Two of the key focuses include:
Core Activities:
Girls Clubs: Bi-monthly meetings of a local ‘club’ where girls come together to share their experiences, develop new ideas, and learn life skills. Block Level Sukanya Club Meetings bring together Adolescent Girls and Elected Women, as well as local administration, policy makers, and media, to create a platform for girls to advocate for their rights, raise concerns, and petition the government.
Girls Leadership Workshops: Girls Leadership Workshops (GLWs) build the leadership capacity of girls, shifting their mindsets to see themselves as changemakers for themselves and communities. Follow-up workshops connected girls to their local councils, allowing them to identify issues and advocate for change.
Mobilising Elected Women Representatives: Through participation across the program, Elected Women are trained on the rights of Adolescent Girls, the importance of education, the causes and impacts of child marriage, and gender-based violence, and mobilised to advocate for systemic change.
Education gaps, marriage pressure, stress, health, nutrition, safety concerns and aspirations.
Methodology:
The Hunger Project India conducts a baseline survey, midline survey and endline survey involving 353 adolescent girls aged 12 to 16 across four districts in Bihar.
The survey examines various aspects of the girls' lives, including education, mobility, aspirations, health, labour, safety, and support systems, using both quantitative and qualitative data analysis.
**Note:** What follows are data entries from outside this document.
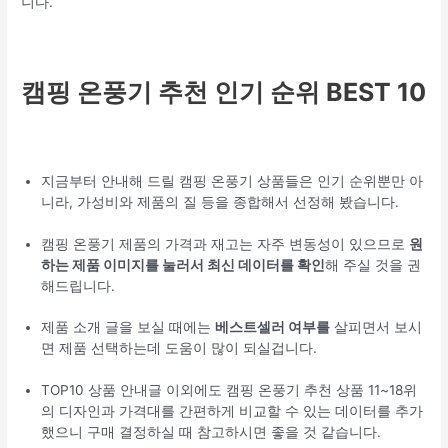
니다.
캠핑 온풍기 추천 인기 순위 BEST 10
지금부터 안내해 드릴 캠핑 온풍기 상품들은 인기 순위뿐만 아
니라, 가성비와 제품의 질 등을 종합해서 선정해 봤습니다.
캠핑 온풍기 제품의 가격과 재고는 자주 변동성이 있으므로
원
하는 제품 이미지를 눌러서 최신 데이터를 확인
해 주실 것을 권
해드립니다.
제품 소개 글을 보실 때에는
베스트셀러 여부를
살피면서 보시
면 제품 선택하는데 도움이 많이 되실겁니다.
TOP10 상품 안내글 이외에도 캠핑 온풍기 추천 상품 11~18위
의 디자인과 가격대를 간편하게 비교할 수 있는 데이터를 추가
했으니 구매 결정하실 때 참고하시면 좋을 것 같습니다.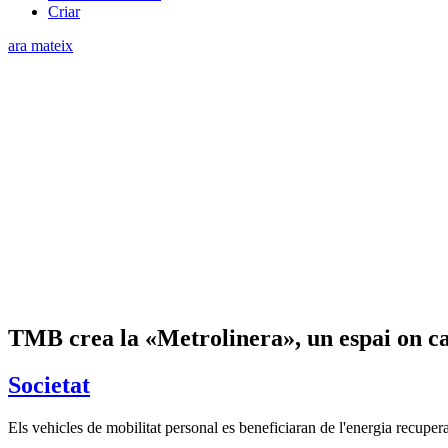
Criar
ara mateix
TMB crea la «Metrolinera», un espai on car
Societat
Els vehicles de mobilitat personal es beneficiaran de l'energia recuper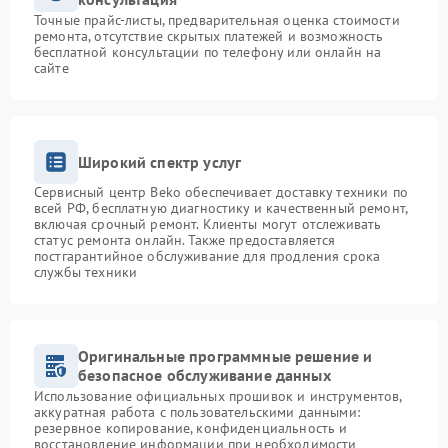
Точные прайс-листы, предварительная оценка стоимости
ремонта, отсутствие скрытых платежей и возможность
бесплатной консультации по телефону или онлайн на
сайте
Широкий спектр услуг
Сервисный центр Beko обеспечивает доставку техники по
всей РФ, бесплатную диагностику и качественный ремонт,
включая срочный ремонт. Клиенты могут отслеживать
статус ремонта онлайн. Также предоставляется
постгарантийное обслуживание для продления срока
службы техники
Оригинальные программные решение и
безопасное обслуживание данных
Использование официальных прошивок и инструментов,
аккуратная работа с пользовательскими данными:
резервное копирование, конфиденциальность и
восстановление информации при необходимости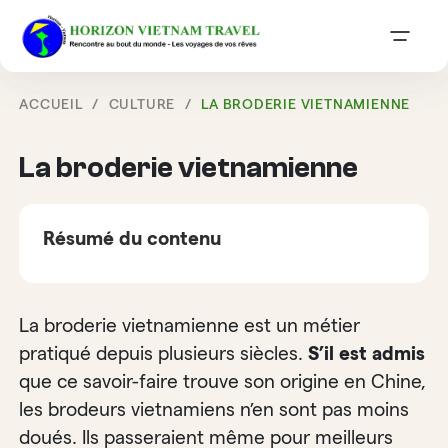
ACCUEIL
CULTURE
LA BRODERIE VIETNAMIENNE
La broderie vietnamienne
Résumé du contenu
La broderie vietnamienne est un métier
pratiqué depuis plusieurs siècles.
S’il est admis
que ce savoir-faire trouve son origine en Chine,
les brodeurs vietnamiens n’en sont pas moins
doués. Ils passeraient même pour meilleurs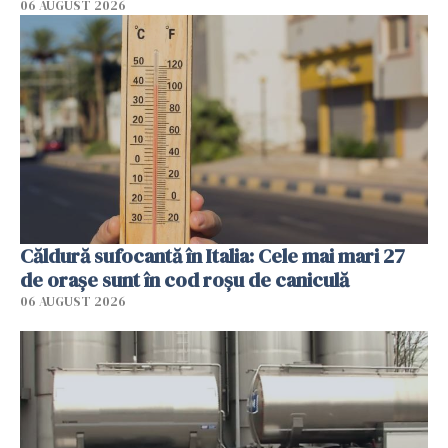
06 AUGUST 2026
Căldură sufocantă în Italia: Cele mai mari 27
de orașe sunt în cod roșu de caniculă
06 AUGUST 2026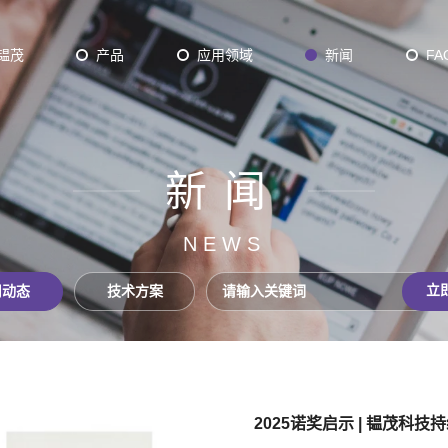
韫茂
产品
应用领域
新闻
FA
新闻
Plasma Batch ALD
D
Thermal Batch ALD
NEWS
axy
12 inch ALD
立
司动态
技术方案
der ALD/CVD
超超低含氧量（<0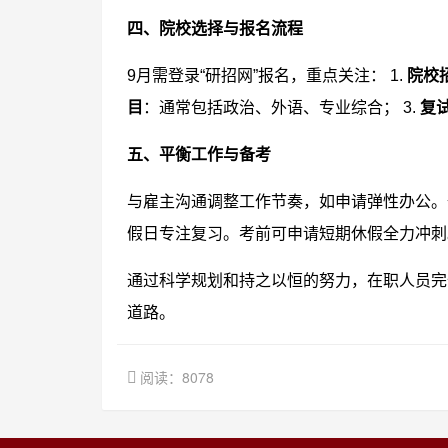
四、院校选择与报名流程
9月需登录“研招网”报名，重点关注： 1.
院校
目
：通常包括政治、外语、专业综合； 3.
复
五、平衡工作与备考
与雇主沟通调整工作节奏，如申请弹性办公。
假日专注复习。考前可申请短期休假全力冲刺
通过科学规划和持之以恒的努力，在职人员完
道路。
阅读：8078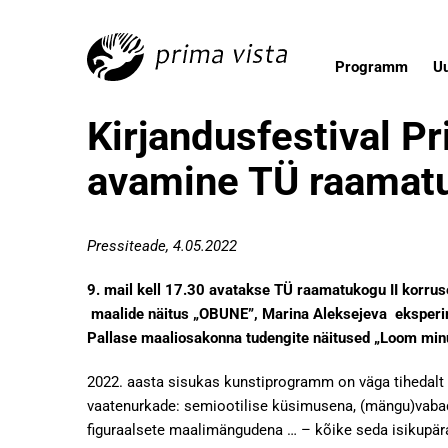
Programm
U
Kirjandusfestival P
avamine TÜ raamat
Pressiteade, 4.05.2022
9. mail kell 17.30 avatakse TÜ raamatukogu II korru
maalide näitus „OBUNE”, Marina Aleksejeva eksperime
Pallase maaliosakonna tudengite näitused „Loom minu
2022. aasta sisukas kunstiprogramm on väga tihedalt s
vaatenurkade: semiootilise küsimusena, (mängu)vabadu
figuraalsete maalimängudena … – kõike seda isikupäras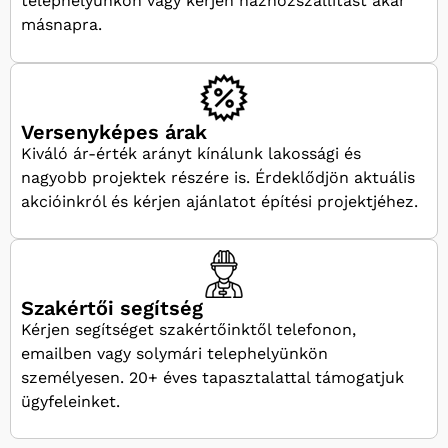
telephelyünkön vagy kérjen házhozszállítást akár
másnapra.
Versenyképes árak
Kiváló ár-érték arányt kínálunk lakossági és
nagyobb projektek részére is. Érdeklődjön aktuális
akcióinkról és kérjen ajánlatot építési projektjéhez.
Szakértői segítség
Kérjen segítséget szakértőinktől telefonon,
emailben vagy solymári telephelyünkön
személyesen. 20+ éves tapasztalattal támogatjuk
ügyfeleinket.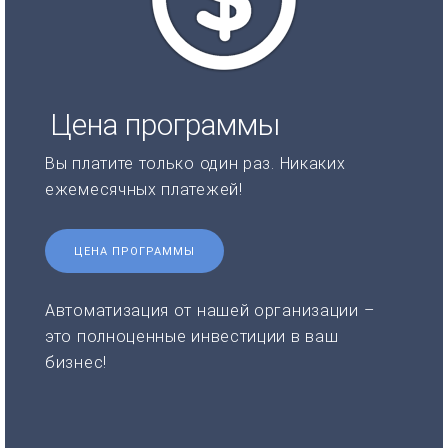
Цена программы
Вы платите только один раз. Никаких
ежемесячных платежей!
ЦЕНА ПРОГРАММЫ
Автоматизация от нашей организации –
это полноценные инвестиции в ваш
бизнес!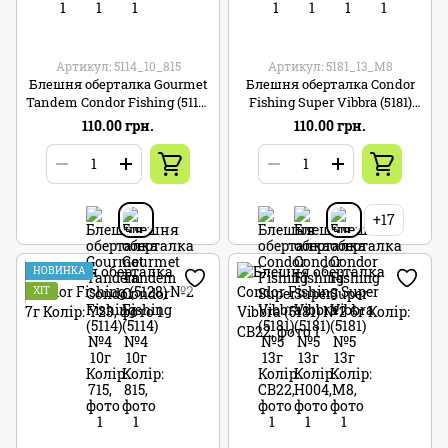
Артикул: 5114_10_815
Артикул: 5181_13_M8
Блешня оберталка Gourmet
Блешня оберталка Condor
Tandem Condor Fishing (5114)
Fishing Super Vibbra (5181)
№4 10г Колір: 815
№5 13г Колір: M8
110.00 грн.
110.00 грн.
+17
НОВИНКА
ХІТ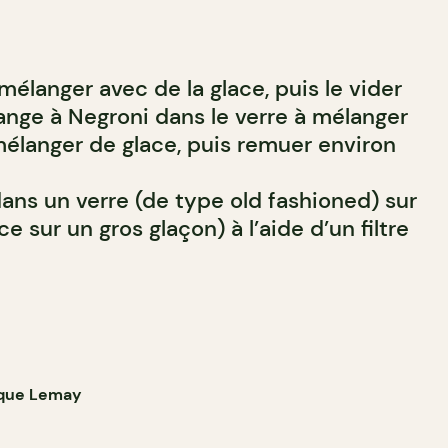
 mélanger avec de la glace, puis le vider
ange à Negroni dans le verre à mélanger
mélanger de glace, puis remuer environ
dans un verre (de type old fashioned) sur
e sur un gros glaçon) à l’aide d’un filtre
ique Lemay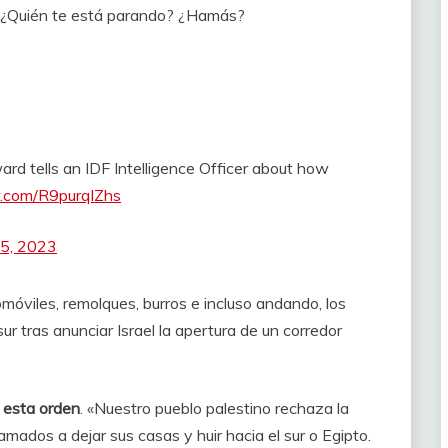
? ¿Quién te está parando? ¿Hamás?
rd tells an IDF Intelligence Officer about how
er.com/R9purqIZhs
15, 2023
móviles, remolques, burros e incluso andando, los
sur tras anunciar Israel la apertura de un corredor
esta orden
. «Nuestro pueblo palestino rechaza la
amados a dejar sus casas y huir hacia el sur o Egipto.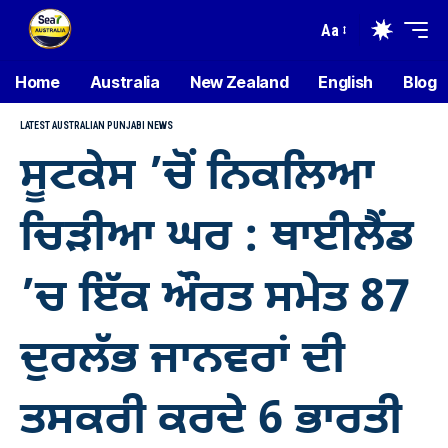
Aa
Home
Australia
New Zealand
English
Blog
LATEST AUSTRALIAN PUNJABI NEWS
ਸੂਟਕੇਸ ’ਚੋਂ ਨਿਕਲਿਆ
ਚਿੜੀਆ ਘਰ : ਥਾਈਲੈਂਡ
’ਚ ਇੱਕ ਔਰਤ ਸਮੇਤ 87
ਦੁਰਲੱਭ ਜਾਨਵਰਾਂ ਦੀ
ਤਸਕਰੀ ਕਰਦੇ 6 ਭਾਰਤੀ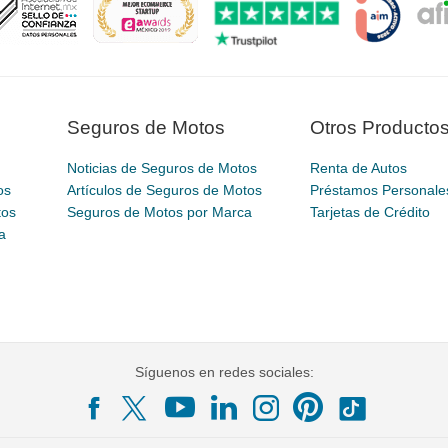
Seguros de Motos
Otros Producto
Noticias de Seguros de Motos
Renta de Autos
os
Artículos de Seguros de Motos
Préstamos Personale
tos
Seguros de Motos por Marca
Tarjetas de Crédito
a
Síguenos en redes sociales: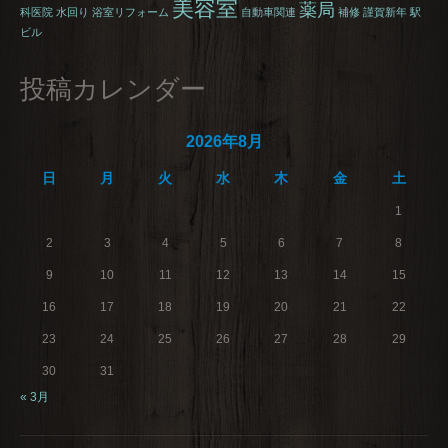
美容室
薬局
科医院
水回り
浴室リフォーム
自動車関連
補修
謹賀新年
駅
ビル
投稿カレンダー
2026年8月
日
月
火
水
木
金
土
1
2
3
4
5
6
7
8
9
10
11
12
13
14
15
16
17
18
19
20
21
22
23
24
25
26
27
28
29
30
31
« 3月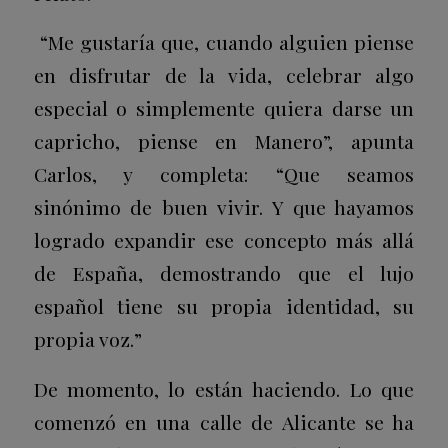
“Me gustaría que, cuando alguien piense
en disfrutar de la vida, celebrar algo
especial o simplemente quiera darse un
capricho, piense en Manero”, apunta
Carlos, y completa: “Que seamos
sinónimo de buen vivir. Y que hayamos
logrado expandir ese concepto más allá
de España, demostrando que el lujo
español tiene su propia identidad, su
propia voz.”
De momento, lo están haciendo. Lo que
comenzó en una calle de Alicante se ha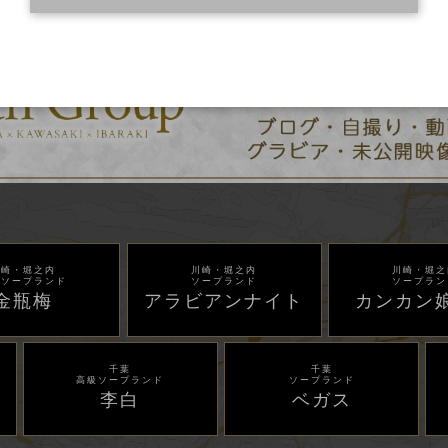
川崎・堀之内
川崎・堀之内
川崎・堀之
級ソープランド
ソープランド
ソープラン
金瓶梅
アラビアンナイト
カンカン
千葉
千葉
高級ソープランド
ソープランド
李白
ベガス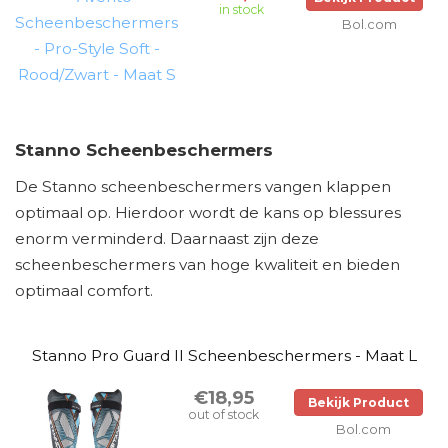
in stock
Bol.com
Stanno Scheenbeschermers
De Stanno scheenbeschermers vangen klappen
optimaal op. Hierdoor wordt de kans op blessures
enorm verminderd. Daarnaast zijn deze
scheenbeschermers van hoge kwaliteit en bieden
optimaal comfort.
Stanno Pro Guard II Scheenbeschermers - Maat L
€18,95
Bekijk Product
out of stock
Bol.com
The three year cycle programme cost is $350,000. $20,000 supports 80 girls through one year of the programme including all workshops, staff costs, transport and venue hire.
The programme operates through a layered partnership model that connects adolescent girls, elected women representatives, and community structures. At the community level, adolescent girls are organised into groups where they build solidarity, develop life skills, and support one another in navigating decisions about their lives. Elected women representatives (who hold formal positions within gram panchayats) are engaged as champions for girls' rights, using their governance roles to address harmful practices like forced marriage and to ensure girls can access entitlements across health, education, social protection and legal remedies.
THP India works closely with gram panchayats to embed this agenda within local governance, ensuring sustainability beyond the programme itself. Externally, the programme has been developed in partnership with the American Jewish World Service (AJWS) in Rajasthan and Karnataka, and with the United Nations Population Fund (UNFPA) in Bihar, both of whom have contributed strategic and financial support. Together, these partnerships create an enabling environment in which girls are not passive beneficiaries but active citizens, supported by their communities and institutions to exercise voice and agency in shaping their own futures.
The Adolescent Girls' Program is a direct expression of The Hunger Project's core mission to facilitate individual and collective action to transform the systems of inequity that create and perpetuate hunger. At the heart of THP's global approach is the recognition that the deeply patriarchal structure of society must be transformed, because gender-related discrimination underlies hunger and poverty in every region.
Adolescent girls sit at the sharp end of this inequality, and child marriage is one of its most harmful expressions. By intervening at this critical life stage, building girls' leadership, life skills, and access to rights across health, education, livelihoods and legal protection, the program addresses root causes rather than symptoms, and reflects THP's principle that hunger is inextricably linked to a nexus of issues including decent work, health, education, environmental sustainability and social justice. Grounded in THP India's local governance framework, the program builds intergenerational partnerships between girls and elected women representatives, shifting power within communities and ensuring that the next generation of women in India are equipped to lead.